黄岚,杜友福. 一种基于维基百科的中文词语相关度学习算法[J]. 中文信息学报, 2016, 30(3): 36-45.
HUANG Lan,DU Youfu. Learning the Semantic Relatedness of Chinese Words from Wikipedia. , 2016, 30(3): 36-45.
一种基于维基百科的中文词语相关度学习算法
黄岚,杜友福
长江大学 计算机科学学院 湖北 荆州434000
Learning the Semantic Relatedness of Chinese Words from Wikipedia
HUANG Lan,DU Youfu
College of Computer Science,Yangtze University,Jingzhou,Hubei 434000,China
Abstract:Semantic word relatedness measures are fundamental to many text analysis tasks such as information retrieval,classification and clustering. As the largest online encyclopedia today,Wikipedia has been successfully exploited for background knowledge to overcome the lexical differences between words and derive accurate semantic word relatedness measures. In Chinese version,however,the Chinese Wikipedia covers only ten percent of its English counterpart. The sparseness in concept space and associated resources adversely impacts word relatedness computation.

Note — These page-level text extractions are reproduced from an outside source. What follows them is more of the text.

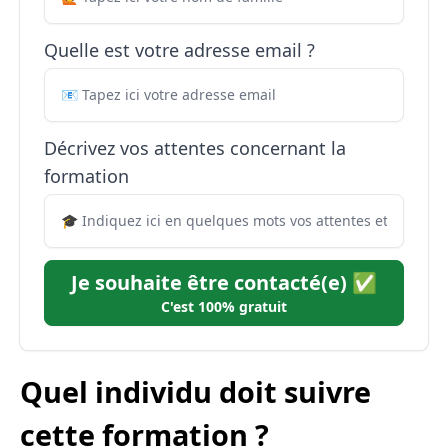
Quelle est votre adresse email ?
Décrivez vos attentes concernant la
formation
Je souhaite être contacté(e) ✅
C'est 100% gratuit
Quel individu doit suivre
cette formation ?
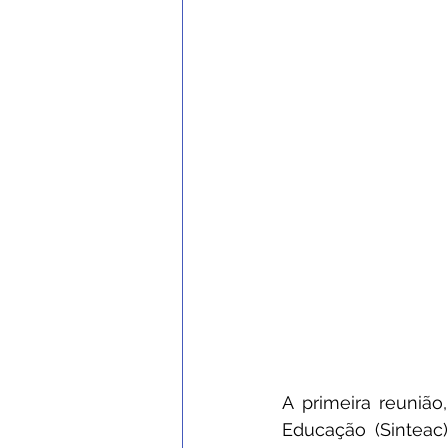
A primeira reuniã
Educação (Sinteac) 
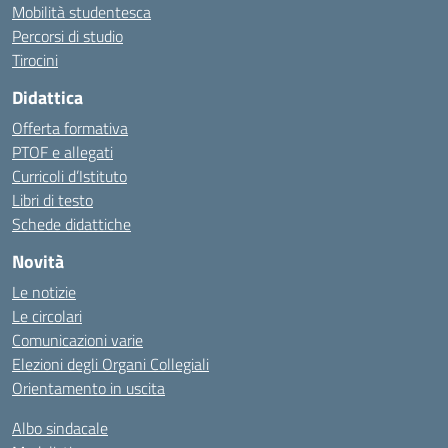
Mobilità studentesca
Percorsi di studio
Tirocini
Didattica
Offerta formativa
PTOF e allegati
Curricoli d’Istituto
Libri di testo
Schede didattiche
Novità
Le notizie
Le circolari
Comunicazioni varie
Elezioni degli Organi Collegiali
Orientamento in uscita
Albo sindacale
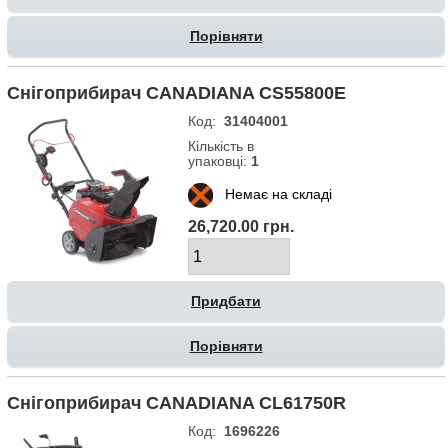
Порівняти
Снігоприбирач CANADIANA CS55800E
Код:
31404001
Кількість в
упаковці:
1
Немає на складі
26,720.00 грн.
Порівняти
Снігоприбирач CANADIANA CL61750R
Код:
1696226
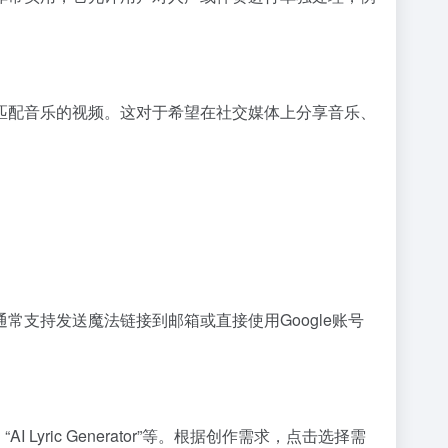
匹配音乐的视频。这对于希望在社交媒体上分享音乐、
式通常支持发送魔法链接到邮箱或直接使用Google账号
Lyric Generator”等。根据创作需求，点击选择需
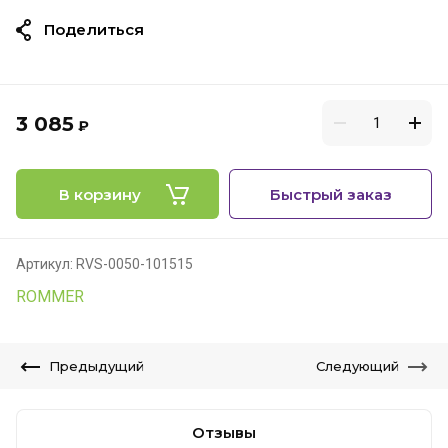
Поделиться
3 085
₽
В корзину
Быстрый заказ
Артикул:
RVS-0050-101515
ROMMER
Предыдущий
Следующий
Отзывы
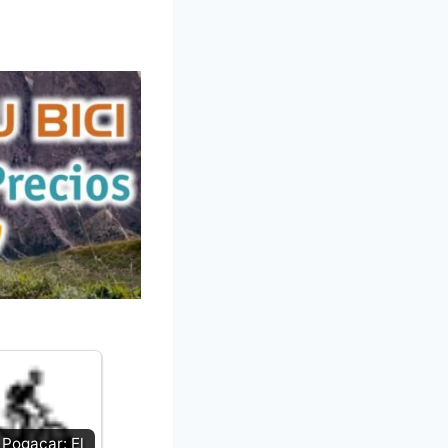
 Pogacar: El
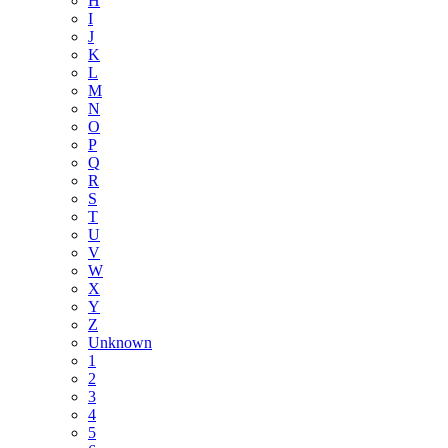
H
I
J
K
L
M
N
O
P
Q
R
S
T
U
V
W
X
Y
Z
Unknown
1
2
3
4
5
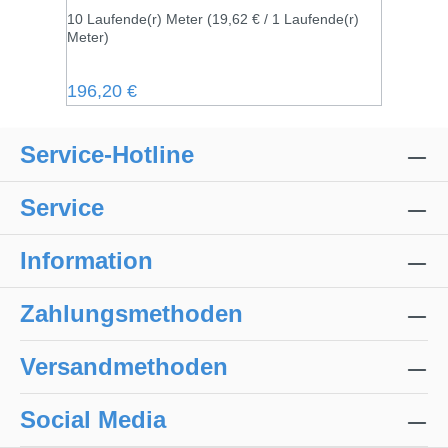
10 Laufende(r) Meter
(19,62 € / 1 Laufende(r)
Meter)
Regulärer Preis:
196,20 €
Service-Hotline
Service
Information
Zahlungsmethoden
Versandmethoden
Social Media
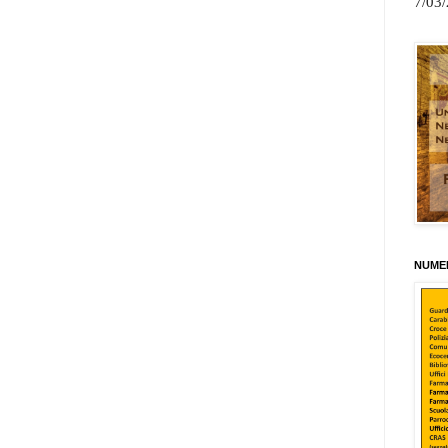
7/03
NUMER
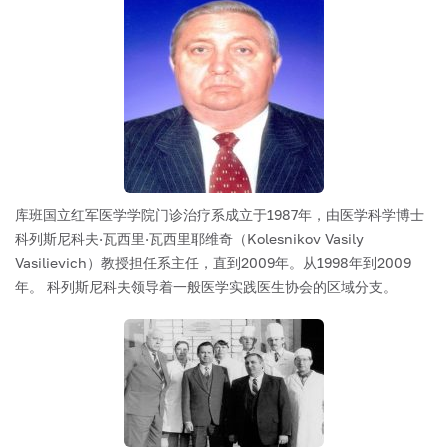
库班国立红军医学学院门诊治疗系成立于1987年，由医学科学博士
科列斯尼科夫·瓦西里·瓦西里耶维奇（Kolesnikov Vasily
Vasilievich）教授担任系主任，直到2009年。从1998年到2009
年。 科列斯尼科夫领导着一般医学实践医生协会的区域分支。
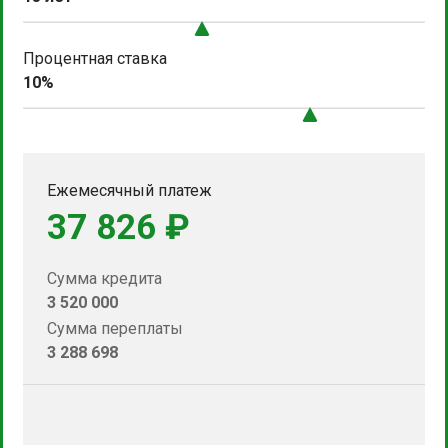
Процентная ставка
10%
Ежемесячный платеж
37 826 ₽
Сумма кредита
3 520 000
Сумма переплаты
3 288 698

To address this sparseness problem,we propose a method that utilizes different types of structured information that are automatically extracted from various resources in Wikipedia,such as article's full-text and their associated hyperlink structures. We use machine learning algorithms to learn the best combination of different resources from manually labeled training data. Experiments on three standard benchmark datasets in Chinese showed that our method is 20%-40% more consistent with an average human labeler than the state-of-the-art methods.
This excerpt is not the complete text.